In 1947, the couple moved to Yiyi Hutong in Beijing, where they had a small studio in their home. Wang taught sketching and sculpture in the Arts and Crafts department of Beijing Normal University. In 1951, she was appointed professor-sculptor at the Central Academy of Fine Arts (CAFA), where she taught sculpture, sketching, and French.

Linyi, also a professor at CAFA, was framed for corruption during the Three-anti Campaign in 1952. He was tortured to give forced confessions, and tried to kill himself twice to prove his innocence. Wang was able to secure his release by convincing the seriously ill Xu Beihong, now the head of CAFA, to send a letter to the Ministry of Culture demanding the matter be investigated.

Wang became the first naturalized citizen of the People's Republic of China in 1955.

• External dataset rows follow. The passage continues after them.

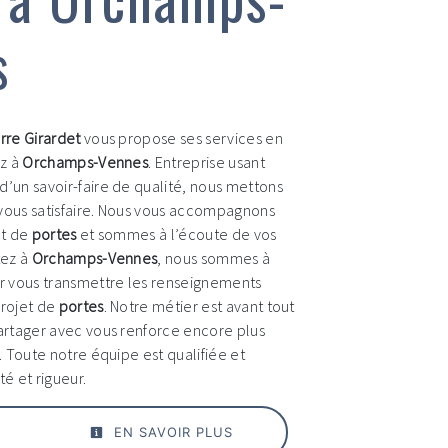
s
rre Girardet
vous propose ses services en
ez à
Orchamps-Vennes
. Entreprise usant
d’un savoir-faire de qualité, nous mettons
vous satisfaire. Nous vous accompagnons
et de
portes
et sommes à l’écoute de vos
tez à
Orchamps-Vennes
, nous sommes à
ur vous transmettre les renseignements
projet de
portes
. Notre métier est avant tout
partager avec vous renforce encore plus
r. Toute notre équipe est qualifiée et
té et rigueur.
EN SAVOIR PLUS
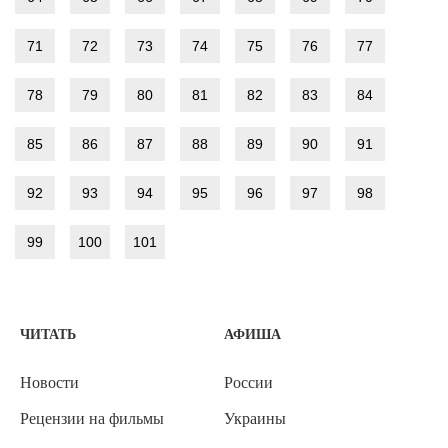
71
72
73
74
75
76
77
78
79
80
81
82
83
84
85
86
87
88
89
90
91
92
93
94
95
96
97
98
99
100
101
ЧИТАТЬ
АФИША
Новости
России
Рецензии на фильмы
Украины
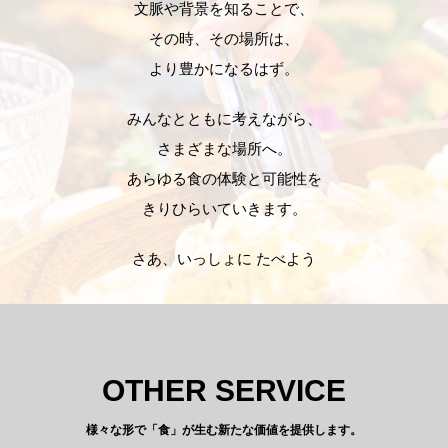
文脈や背景を知ることで、
その時、その場所は、
より豊かになるはず。
みんなとともに考えながら、
さまざまな場所へ。
あらゆる食の体験と可能性を
きりひらいていきます。
さあ、いっしょに たべよう
OTHER SERVICE
様々な形で「食」が生む新たな価値を提供します。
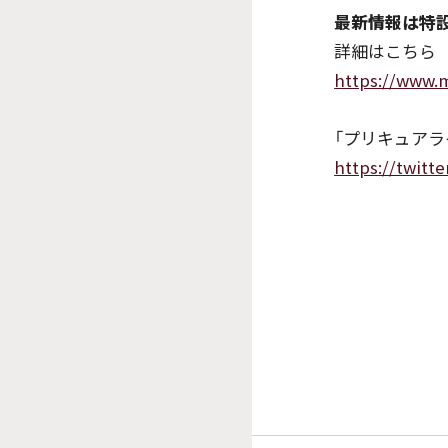
最新情報は特設
詳細はこちら
https://www.m
「プリキュアラ
https://twitt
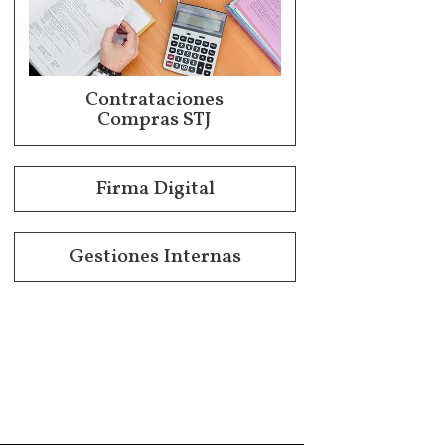
Contrataciones
Compras STJ
Firma Digital
Gestiones Internas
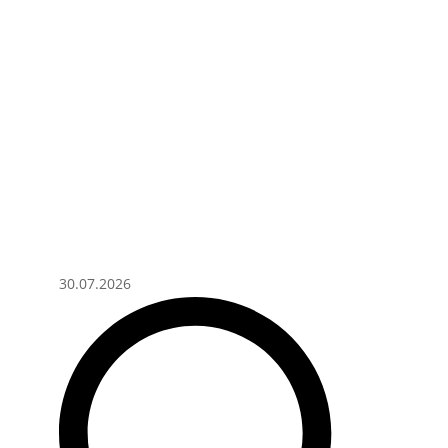
30.07.2026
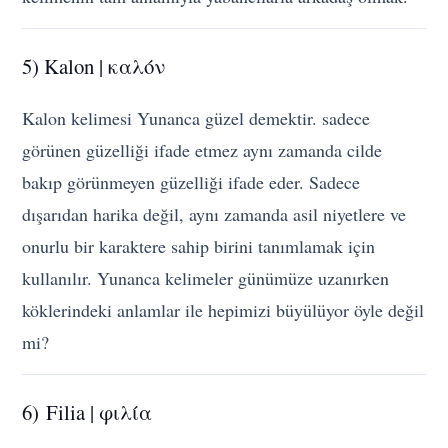
5) Kalon | καλόν
Kalon kelimesi Yunanca güzel demektir. sadece
görünen güzelliği ifade etmez aynı zamanda cilde
bakıp görünmeyen güzelliği ifade eder. Sadece
dışarıdan harika değil, aynı zamanda asil niyetlere ve
onurlu bir karaktere sahip birini tanımlamak için
kullanılır. Yunanca kelimeler günümüze uzanırken
köklerindeki anlamlar ile hepimizi büyülüyor öyle değil
mi?
6) Filia | φιλία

Wang returned to France for the first time in 1976 to visit family. Her brother beseeched her to stay, but she decided to return without saying anything about her life in China.

Linyi died on July 16, 1997, at the age of 89. Wang died on January 24, 2000. They did not have any children.

==Art==

Wang Henei was primarily known for her sculptures of animals, such as Mother and Child, Nursing Deer, and Kitten Washing Face. Her lively figures combined the elegance of French sculptures with feminine feelings. She preferred to work in clay, mainly producing small figures.

You must love animals and have feelings for animals; without feelings, you cannot create animal sculptures.
— Wang Henei

In 2015, the National Art Museum of China (NAMOC) presented an exhibition of the works of Wang Henei and Wang Linyi.